プレー代の会計処理は、そのプレーの目的に基づいて、以下の通り判断されます。
• 法人の業務遂行上、必要な場合
得意先を接待するためなど、法人の業務に関連するプレーであると明確に認められる場合、そのプレー代は「交際費」として処理されます。
• 上記以外の場合
業務とは関係のない、役員や従業員のプライベートなプレー代を会社が負担した場合、その費用はプレーした本人に対する「給与」となります。
以上が、ゴルフクラブ関連支出の具体的な税務処理の解説です。これらの知識を実務で正しく活用するためには、いくつかの注意点があります。最後のまとめで、そのポイントを確認しましょう。
4. まとめ:実務上の注意点
ここまで、ゴルフクラブの入会金や会費、プレー代に関する税務上の取扱いを解説してきました。最後に、私が長年の実務経験から特に重要だと考える、3つの鉄則をお伝えします。
• 事実関係の確認を徹底する
税務処理の判断は、すべて「事実」に基づいて行われます。ゴルフクラブへの入会にあたっては、まず会員種別が「法人」なのか「個人」なのかを契約書で正確に確認してください。また、法人会員であっても、その利用実態が「業務利用」なのか「専ら個人利用」なのかで処理が異なります。客観的な事実をしっかりと把握することが、正しい経理処理の第一歩です。契約書の一文を見落としたために、資産計上すべき入会金を給与としてしまい、後から修正に多大な手間を要したケースを何度も見てきました。
• 業務関連性の証明を意識する
特に、年会費やプレー代を「交際費」として処理する場合、税務調査では業務関連性が厳しく問われます。税務調査官は「このゴルフは、本当に会社の売上に繋がったのですか?」と必ず質問してきます。
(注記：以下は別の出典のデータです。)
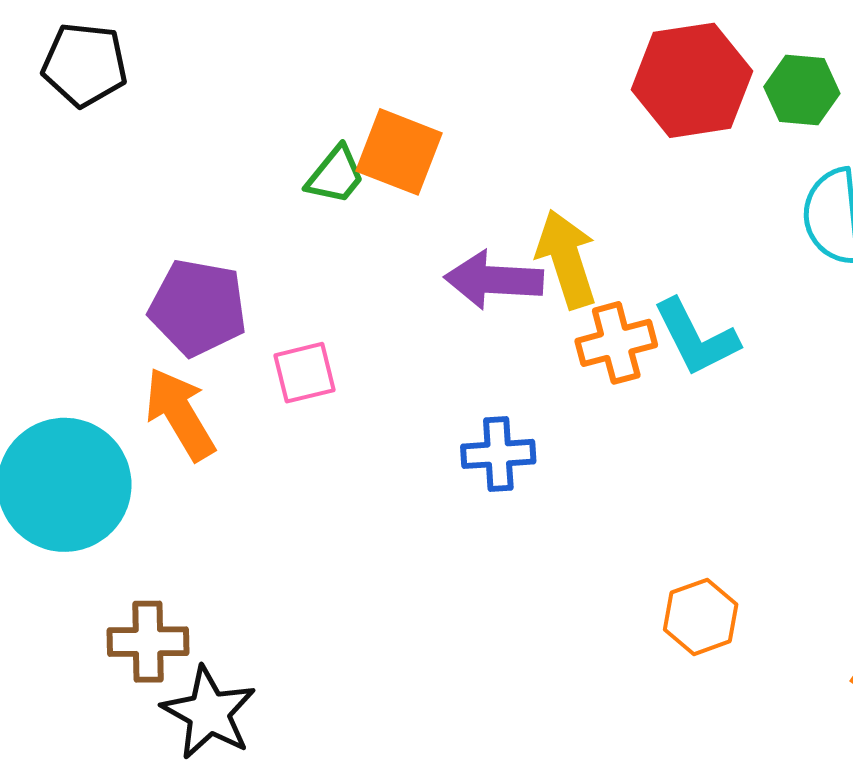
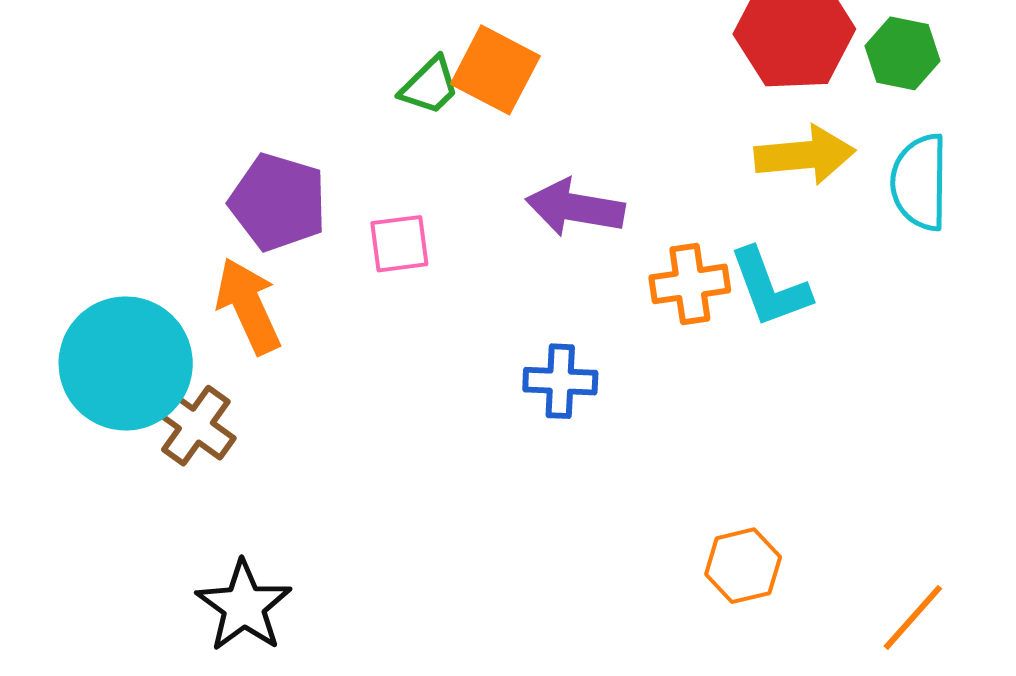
yellow arrow: (567, 259) -> (805, 155), moved, turned 96
pink square: (305, 373) -> (399, 244), moved
brown cross: (148, 642) -> (196, 426), moved, turned 30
その問いに即答できる客観的な記録こそが、経理担当者の最大の武器です。後から説明を求められた際に困らないよう、プレー日、同伴者(会社名・氏名)、接待の目的などを、交際費の申請書や経費精算書に記録として残す習慣を徹底してください。
• 迷った場合は専門家に相談する
本稿で解説した通り、ゴルフクラブ関連の支出には例外規定も多く、判断に迷うケースも少なくありません。例えば「個人会員の例外的な資産計上」の適用可否など、微妙な判断が求められる場面では、安易に自己判断せず、必ず顧問税理士などの専門家に相談してください。事前に相談することで、後々の問題を未然に防ぐことができます。
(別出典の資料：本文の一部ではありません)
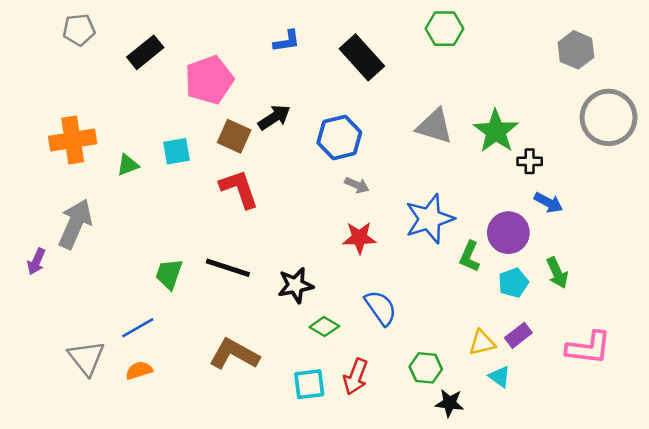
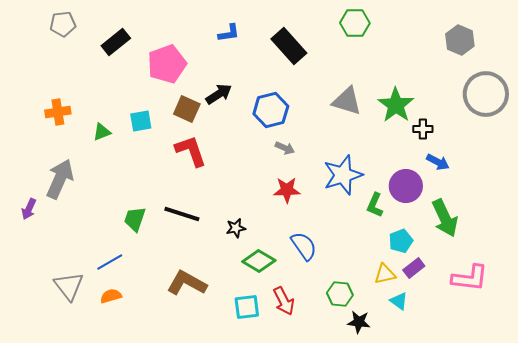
orange cross: (73, 140) -> (58, 112), size x0.7
green arrow: (557, 273) -> (445, 218), size x1.5
cyan pentagon: (513, 283) -> (401, 241), moved
black star: (296, 285) -> (236, 228), size x0.7
green diamond: (324, 327) -> (259, 261), size x1.4
red arrow: (356, 377) -> (284, 301), turned -48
ゴルフクラブの会計処理は複雑ですが、そのルールを一度体系的に理解すれば、的確な判断が下せるようになります。本稿で解説した原則と注意点をしっかりと押さえ、税務のプロフェッショナルとして、自信を持って的確な判断を下してください。皆さんの活躍を期待しています。
ガイド:Q&A
問1: 法人が「法人会員」としてゴルフクラブに入会する場合、その入会金は原則としてどのように会計処理されますか?
法人が法人会員として入会する場合、その入会金は原則として法人の資産として計上されます。これは、その会員権が法人の財産であることを意味します。
問2: 法人会員の入会金が、役員や使用人への「給与」として扱われるのはどのような状況ですか?
記名式の法人会員で、名義人である特定の役員または使用人が専ら法人の業務に関係なく利用するために、本来その個人が負担すべきものであると認められる場合です。この場合、入会金相当額は、その役員や使用人に対する給与として扱われます。
問3: 法人が役員や使用人のために「個人会員」として入会する場合、その入会金は原則としてどのように会計処理されますか?
法人が個人会員として入会する場合、その入会金は原則として、個人会員である特定の役員または使用人に対する給与として処理されます。
問4: 個人会員の入会金でありながら、例外的に法人が資産として計上することが認められるのはどのような場合ですか?
そのゴルフクラブに無記名式の法人会員制度がなく、法人の業務遂行上必要であるため個人会員として入会し、その負担が法人にあると認められる場合です。この条件下で法人が入会金を資産計上した場合、その処理が認められます。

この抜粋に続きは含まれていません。